Welcome to our summer 2018 issue of From the Archives, a behind-the-scenes look at the ins and outs of the work we do here, and the unusual, amazing and always-interesting fun facts and tidbits we discover along the way.
With the sunny weather, we head outdoors for a Levi’s® look at a railroad and sleuth scholarly links to LS&Co. We also hosted guests from nearby and as far away as New Zealand. Here’s a peek at LS&Co.’s latest heritage happenings.
-Tracey Panek, Levi Strauss & Co. Historian
Ground Floor Murals
The murals at Coit Tower, a landmark atop Telegraph Hill, are as interesting as the view of the San Francisco Bay AND they feature Levi’s® jeans. The murals were a product of the Works Progress Administration (WPA) during the 1930s. To employ artists and other workers during the Depression, the WPA implemented many cultural and artistic projects. Coit Tower’s ground floor murals include scenes of workers from engineers to scientists. Look for the farmer dressed in a pair of Levi’s® waist overalls standing with his cow. You’ll find it by a window near the entrance. The giveaway Levi’s® detail? Copper rivets and our famous Arcuate design on the back pockets. But don’t look for the red Tab on the right back pocket. We didn’t add that to the 501® until 1936—three years after Coit Tower was built.

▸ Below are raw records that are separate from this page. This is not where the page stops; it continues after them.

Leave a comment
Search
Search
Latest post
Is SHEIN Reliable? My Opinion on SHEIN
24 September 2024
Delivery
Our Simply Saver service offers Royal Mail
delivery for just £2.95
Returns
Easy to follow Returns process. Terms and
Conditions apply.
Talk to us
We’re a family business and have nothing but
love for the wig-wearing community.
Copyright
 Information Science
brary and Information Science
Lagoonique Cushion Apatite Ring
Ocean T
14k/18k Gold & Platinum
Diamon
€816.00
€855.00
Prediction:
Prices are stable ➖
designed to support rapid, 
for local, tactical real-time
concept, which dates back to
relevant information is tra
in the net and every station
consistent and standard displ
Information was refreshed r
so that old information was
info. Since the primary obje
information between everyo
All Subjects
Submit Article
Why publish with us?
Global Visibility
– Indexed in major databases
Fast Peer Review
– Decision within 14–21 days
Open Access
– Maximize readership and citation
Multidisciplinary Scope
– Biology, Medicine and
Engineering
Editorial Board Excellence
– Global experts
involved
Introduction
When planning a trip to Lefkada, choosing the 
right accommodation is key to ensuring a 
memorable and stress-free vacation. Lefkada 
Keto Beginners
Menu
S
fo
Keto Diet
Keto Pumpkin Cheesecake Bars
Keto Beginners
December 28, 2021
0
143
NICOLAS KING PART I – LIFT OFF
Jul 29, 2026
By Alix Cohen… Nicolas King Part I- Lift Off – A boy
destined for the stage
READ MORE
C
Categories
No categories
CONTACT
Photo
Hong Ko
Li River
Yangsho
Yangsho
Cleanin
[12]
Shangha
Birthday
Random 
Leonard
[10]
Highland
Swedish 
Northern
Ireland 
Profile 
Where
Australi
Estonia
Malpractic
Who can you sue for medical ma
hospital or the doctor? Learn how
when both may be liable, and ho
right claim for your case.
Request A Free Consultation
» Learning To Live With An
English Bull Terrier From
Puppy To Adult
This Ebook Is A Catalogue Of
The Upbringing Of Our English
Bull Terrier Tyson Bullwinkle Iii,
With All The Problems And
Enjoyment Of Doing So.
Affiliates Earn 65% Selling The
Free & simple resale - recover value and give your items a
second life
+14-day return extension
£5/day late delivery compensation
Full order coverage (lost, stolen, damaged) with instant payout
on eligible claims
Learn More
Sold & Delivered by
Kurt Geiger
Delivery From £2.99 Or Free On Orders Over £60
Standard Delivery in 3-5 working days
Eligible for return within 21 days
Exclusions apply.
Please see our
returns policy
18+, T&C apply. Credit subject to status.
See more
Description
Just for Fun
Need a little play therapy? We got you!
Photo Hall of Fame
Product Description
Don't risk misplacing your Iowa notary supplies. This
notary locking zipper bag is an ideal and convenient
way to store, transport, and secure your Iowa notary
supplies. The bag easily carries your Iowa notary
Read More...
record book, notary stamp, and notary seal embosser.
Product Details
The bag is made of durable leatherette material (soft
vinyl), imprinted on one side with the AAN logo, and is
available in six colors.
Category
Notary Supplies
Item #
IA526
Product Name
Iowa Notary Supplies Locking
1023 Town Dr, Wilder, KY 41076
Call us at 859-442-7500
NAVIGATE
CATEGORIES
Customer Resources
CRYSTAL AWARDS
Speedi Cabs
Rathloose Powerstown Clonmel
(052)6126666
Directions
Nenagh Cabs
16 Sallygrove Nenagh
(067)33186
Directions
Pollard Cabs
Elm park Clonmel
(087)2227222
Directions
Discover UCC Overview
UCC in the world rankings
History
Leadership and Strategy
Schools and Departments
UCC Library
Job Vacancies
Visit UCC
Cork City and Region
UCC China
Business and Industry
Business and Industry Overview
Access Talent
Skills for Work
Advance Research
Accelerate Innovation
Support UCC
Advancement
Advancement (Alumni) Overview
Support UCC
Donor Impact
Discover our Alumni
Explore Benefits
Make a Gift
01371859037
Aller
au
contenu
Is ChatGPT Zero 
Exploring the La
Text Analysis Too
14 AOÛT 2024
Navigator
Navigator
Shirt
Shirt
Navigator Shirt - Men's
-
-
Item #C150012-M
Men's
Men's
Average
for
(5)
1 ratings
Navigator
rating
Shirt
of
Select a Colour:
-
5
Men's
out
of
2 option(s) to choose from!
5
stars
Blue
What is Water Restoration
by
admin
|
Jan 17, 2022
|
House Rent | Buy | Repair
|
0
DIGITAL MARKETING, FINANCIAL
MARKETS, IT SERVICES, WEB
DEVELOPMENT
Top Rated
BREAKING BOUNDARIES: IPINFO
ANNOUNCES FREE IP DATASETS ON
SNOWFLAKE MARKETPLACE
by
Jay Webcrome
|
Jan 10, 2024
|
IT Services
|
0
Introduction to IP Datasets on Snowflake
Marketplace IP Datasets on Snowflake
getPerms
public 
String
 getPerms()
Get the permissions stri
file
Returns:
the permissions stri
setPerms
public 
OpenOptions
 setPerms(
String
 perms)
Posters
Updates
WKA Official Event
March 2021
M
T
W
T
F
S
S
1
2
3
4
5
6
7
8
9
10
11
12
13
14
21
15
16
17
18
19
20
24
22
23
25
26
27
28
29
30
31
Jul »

Heritage Inspiration for New Levi’s® Tops
Designs for the latest Levi’s® looks are often inspired by pieces in the Archives. The inspiration for the 501® graphic on one of our new tees comes straight from the Olympics. Check out this side-by-side comparison of the 1984 Olympic Team ski jacket in our Archives with its horizontal USA stripes and the similar 501® striped-stylings.
Then & Now
Railroad Ties. Levi’s® waist overalls, known today as blue jeans, were created for hard working men, from miners and cowboys to railroad engineers. To attract customers, the company painted advertisements on buildings and in one case, the roof of a railroad station. This Levi Strauss sign covered the roof of this building at the Yosemite Valley Railroad in 1905. The rail line carried lumber at the turn of the 20th century.
You can catch a ride on the Yosemite Mountain Sugar Pine Railroad today and relive the bygone era.
Chicano Power. Found in Los Angeles, this late 1960s embroidered orange Tab vest is a product of civil rights activism during the era. The smaller size and pink-stitched cross suggest it may have been a jacket repurposed by a woman. The Chicano Movement of the 1960s was a civil rights movement focused on Mexican American empowerment. This Levi’s® vest served as a canvas for political self-expression.
You Asked, We Investigated…
Levi’s Top Hat?
Q: This Victorian era top hat from the mid-1800s came from a storage unit some years ago. Can you confirm if it was manufactured by Levi Strauss & Co.?
A: Although Levi Strauss was known to wear a top hat—a common accessory for men in the 19th century—this hat is probably not connected to LS&Co. The company did not begin manufacturing until 1873 when it introduced blue jeans, and did not use the term “Levi’s” in its advertising until well into the 1900s.
Tracey visited São Paulo’s famous Ibirapuera Park during her travels to Brazil to celebrate 501 Day, the birthday of blue jeans. She took along Commodore, a 501® found near the Commodore Mine in southwest Colorado. It dates to World War II and has an unusual shadow formed by a pair of chaps that create a “V” with its point beneath the button fly.
Look Who Stopped By…
LS&Co. Archives hosts a variety of VIPs and guests, from journalists and musicians to sports stars and celebrities. In March, we hosted guests from Down Under when New Zealand’s Māori Television visited. We pulled out plenty of Levi’s® blue jeans, but the biggest highlight? Getting up close and personal with the Levi Strauss leather jacket worn by Albert Einstein.
This Year in Levi Strauss & Co. History
60th Anniversary of Spikes. Spikes was a polished cotton slack for men and boys in colors of orange, lemon and lime Jell-O brand gelatin. To advertise the product and its color scheme, LS&Co. sent boxes of Jell-O to retailers. Sadly the brightly colored pants were ahead of their time—too colorful for retailers or consumers, they were a flop.